Friday, June 26, 2009

Final day at work

Final day of treating people, anyway.
It's not going to be my final day at work, however.. The workplace still has hooks in me - I still have ownership and therefore responsibility for the business itself. It's ironic that the part of the work I enjoy most is going to be the part I have to let go of first. Oh well. Such is life.

Tomorrow will be the first day of my new life.
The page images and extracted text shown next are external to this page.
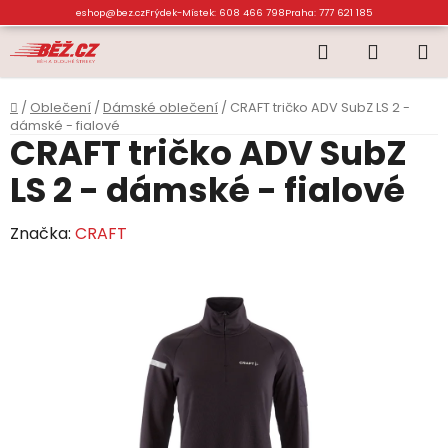
Přejít
eshop@bez.cz
Frýdek-Místek: 608 466 798
Praha: 777 621 185
na
Hledat
NÁKUP
obsah
KOŠÍK
Domů
/
Oblečení
/
Dámské oblečení
/
CRAFT tričko ADV SubZ LS 2 -
dámské - fialové
CRAFT tričko ADV SubZ
LS 2 - dámské - fialové
Značka:
CRAFT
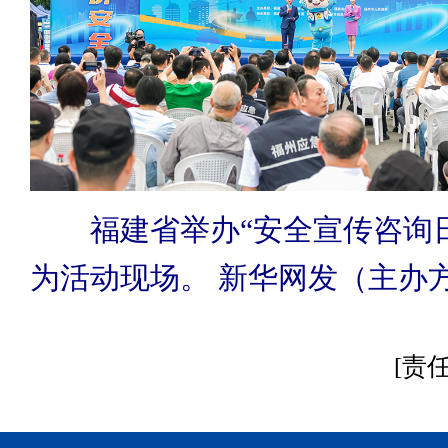
福建省举办“安全宣传咨询日
为活动现场。 新华网发（主办
[责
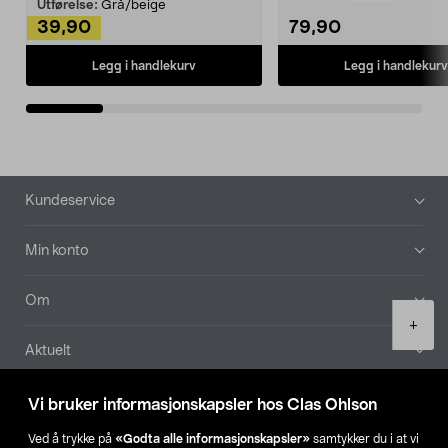
Kleshe...
Utførelse:
Grå/beige
39,90
79,90
Legg i handlekurv
Legg i handlekurv
Bunntekst
Kundeservice
Min konto
Om
Product
+
quantity
Aktuelt
Våre selskaper
Vi bruker informasjonskapsler hos Clas Ohlson
Ved å trykke på
«Godta alle informasjonskapsler»
samtykker du i at vi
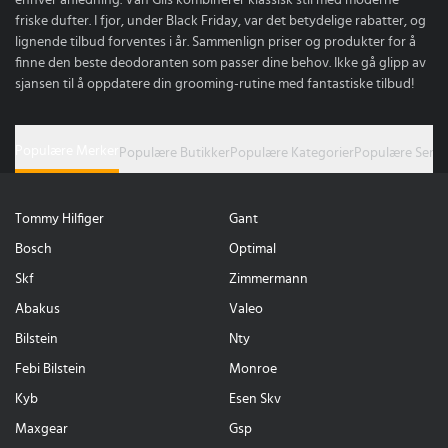
friske dufter. I fjor, under Black Friday, var det betydelige rabatter, og
lignende tilbud forventes i år. Sammenlign priser og produkter for å
finne den beste deodoranten som passer dine behov. Ikke gå glipp av
sjansen til å oppdatere din grooming-rutine med fantastiske tilbud!
Populære Merker
Populære Butikker
Populære Kategorier
Populære Serie
Tommy Hilfiger
Gant
Bosch
Optimal
Skf
Zimmermann
Abakus
Valeo
Bilstein
Nty
Febi Bilstein
Monroe
Kyb
Esen Skv
Maxgear
Gsp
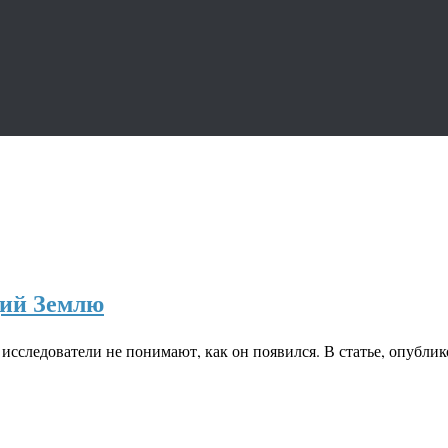
ий Землю
сследователи не понимают, как он появился. В статье, опубли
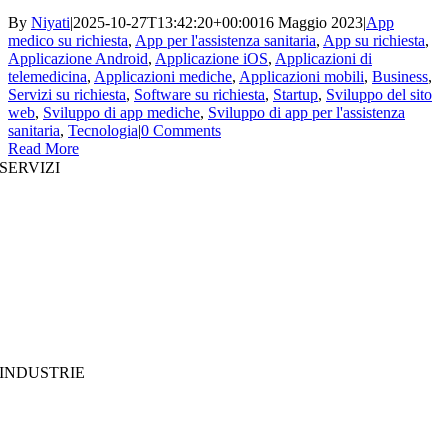
By
Niyati
|
2025-10-27T13:42:20+00:00
16 Maggio 2023
|
App
medico su richiesta
,
App per l'assistenza sanitaria
,
App su richiesta
,
Applicazione Android
,
Applicazione iOS
,
Applicazioni di
telemedicina
,
Applicazioni mediche
,
Applicazioni mobili
,
Business
,
Servizi su richiesta
,
Software su richiesta
,
Startup
,
Sviluppo del sito
web
,
Sviluppo di app mediche
,
Sviluppo di app per l'assistenza
sanitaria
,
Tecnologia
|
0 Comments
Read More
SERVIZI
Sviluppo di siti web
|
Sviluppo di app per dispositivi mobili
Sviluppo di app immersive
|
Soluzioni prestrutturate
Aumento del personale
|
Piattaforme on demand
Analisi aziendale
|
Branding & Promozione
INDUSTRIE
MedTech
|
FinTech
EdTech
|
Catena di fornitura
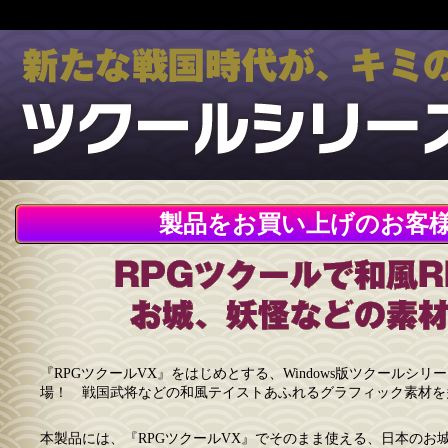
製品をお買い上げのお客
『RPGツクールVX』をはじめとする、Windows版ツクールシ
場！ 戦国武将などの和風テイストあふれるグラフィック素材を
本製品には、『RPGツクールVX』でそのまま使える、日本のお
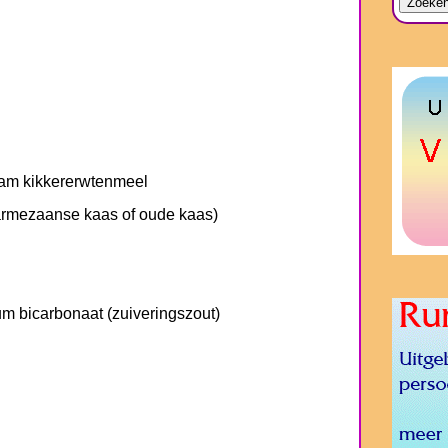
ram kikkererwtenmeel
armezaanse kaas of oude kaas)
um bicarbonaat (zuiveringszout)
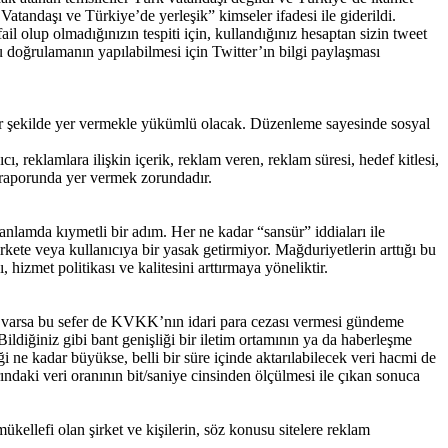
Vatandaşı ve Türkiye’de yerleşik” kimseler ifadesi ile giderildi.
ail olup olmadığınızın tespiti için, kullandığınız hesaptan sizin tweet
bu doğrulamanın yapılabilmesi için Twitter’ın bilgi paylaşması
labilir şekilde yer vermekle yükümlü olacak. Düzenleme sayesinde sosyal
ı, reklamlara ilişkin içerik, reklam veren, reklam süresi, hedef kitlesi,
sa raporunda yer vermek zorundadır.
nlamda kıymetli bir adım. Her ne kadar “sansür” iddiaları ile
kete veya kullanıcıya bir yasak getirmiyor. Mağduriyetlerin arttığı bu
 hizmet politikası ve kalitesini arttırmaya yöneliktir.
li varsa bu sefer de KVKK’nın idari para cezası vermesi gündeme
ildiğiniz gibi bant genişliği bir iletim ortamının ya da haberleşme
iği ne kadar büyükse, belli bir süre içinde aktarılabilecek veri hacmi de
arındaki veri oranının bit/saniye cinsinden ölçülmesi ile çıkan sonuca
ellefi olan şirket ve kişilerin, söz konusu sitelere reklam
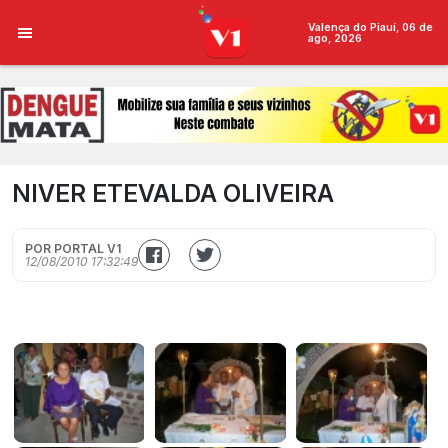
Valença do Piauí, 06 de
ago, 2026
NIVER ETEVALDA OLIVEIRA
POR PORTAL V1
12/08/2010 17:32:49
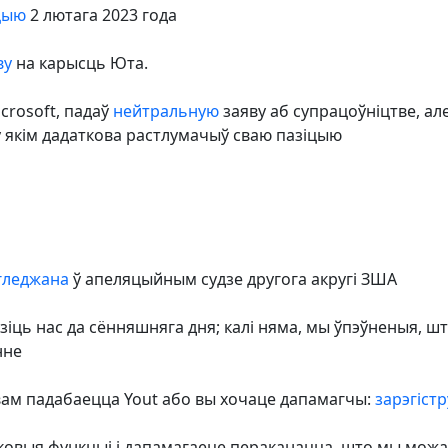
цыю
2 лютага 2023 года
ву
на карысць Юта.
crosoft, падаў
нейтральную
заяву аб супрацоўніцтве, ал
 якім дадаткова растлумачыў сваю пазіцыю
гледжана
ў апеляцыйным судзе другога акругі ЗША
іць нас да сённяшняга дня; калі няма, мы ўпэўненыя, 
нне
вам падабаецца Yout або вы хочаце дапамагчы:
зарэгіст
ковыя функцыі і дапамагаеце пераканацца, што мы можа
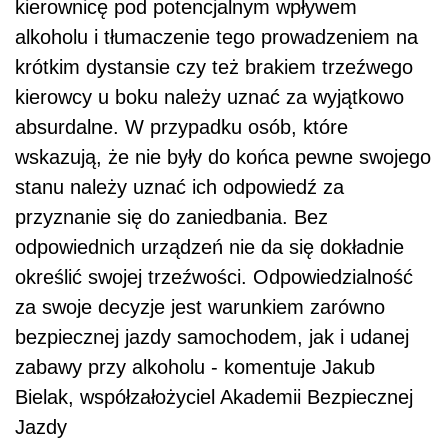
kierownicę pod potencjalnym wpływem
alkoholu i tłumaczenie tego prowadzeniem na
krótkim dystansie czy też brakiem trzeźwego
kierowcy u boku należy uznać za wyjątkowo
absurdalne. W przypadku osób, które
wskazują, że nie były do końca pewne swojego
stanu należy uznać ich odpowiedź za
przyznanie się do zaniedbania. Bez
odpowiednich urządzeń nie da się dokładnie
określić swojej trzeźwości. Odpowiedzialność
za swoje decyzje jest warunkiem zarówno
bezpiecznej jazdy samochodem, jak i udanej
zabawy przy alkoholu - komentuje Jakub
Bielak, współzałożyciel Akademii Bezpiecznej
Jazdy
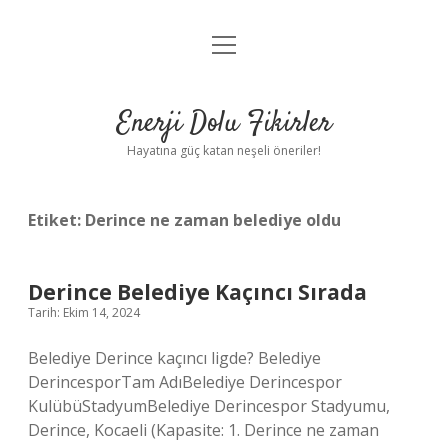
menüyü
Anasayfa
aç
Gizlilik Politikası
Enerji Dolu Fikirler
Yasal Uyarı
Hayatına güç katan neşeli öneriler!
Hakkımızda
Etiket:
Derince ne zaman belediye oldu
Derince Belediye Kaçıncı Sırada
Tarih: Ekim 14, 2024
Belediye Derince kaçıncı ligde? Belediye
DerincesporTam AdıBelediye Derincespor
KulübüStadyumBelediye Derincespor Stadyumu,
Derince, Kocaeli (Kapasite: 1. Derince ne zaman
I am wondering how that will feel.

My new life is going to cohere around deconstructing "precept"-ual fantasy wherever I find it. When I look back, I can see I've been headed in this direction for a very very long time already. One day, tomorrow perhaps, I'll wake up and see that it has become so.

4 comments:

Kent said...

It's a very big transition. I pray the best for you. Two years after my "retirement" I am still working on understanding what changed.

Kent said...

I've never been able to establish an RSS feed to Google Reader from your blog. Is that intentional on your part?

Diane Jacobs said...

I think conscious human life is about ongoingly giving oneself conscious permission to detach. This happens biologically anyway... it makes sense to me that as one learns to live, one also learns to dance with this reality, and not "cling" needfully to any.. thing.

Detachment begins biologically in a fertilized egg, as it divides and outgrows its "zona pellucida" covering.. then it makes things out of epiblast - various amniotic layers and placenta that must be left behind. Next is the womb itself, then the "mother", then various self-constructs, jobs, roles, as one matures. Eventually actual people must be detached from (gently, tenderly), as they die. Finally, life itself, one's own, must be detached from as one feels oneself dying. This is the sequence of life - constant moving through stages, one after the other, until there are no more stages, biologically, psychologically, and socially.

Incidentally, the reason I'm atheist is because I consider religion to be a "mental placenta" of attachment that can interfere with or smother, rather than assuage, this natural process of learning to successfully detach, and with one's coming to terms with it. So, while I can't say that I "pray" for you, Kent, I hope you know I wish all the best for you, too.

Diane said...

About the RSS feed, I don't think it intentional as much as it is due to my own ineptitude. I will try to hook it up.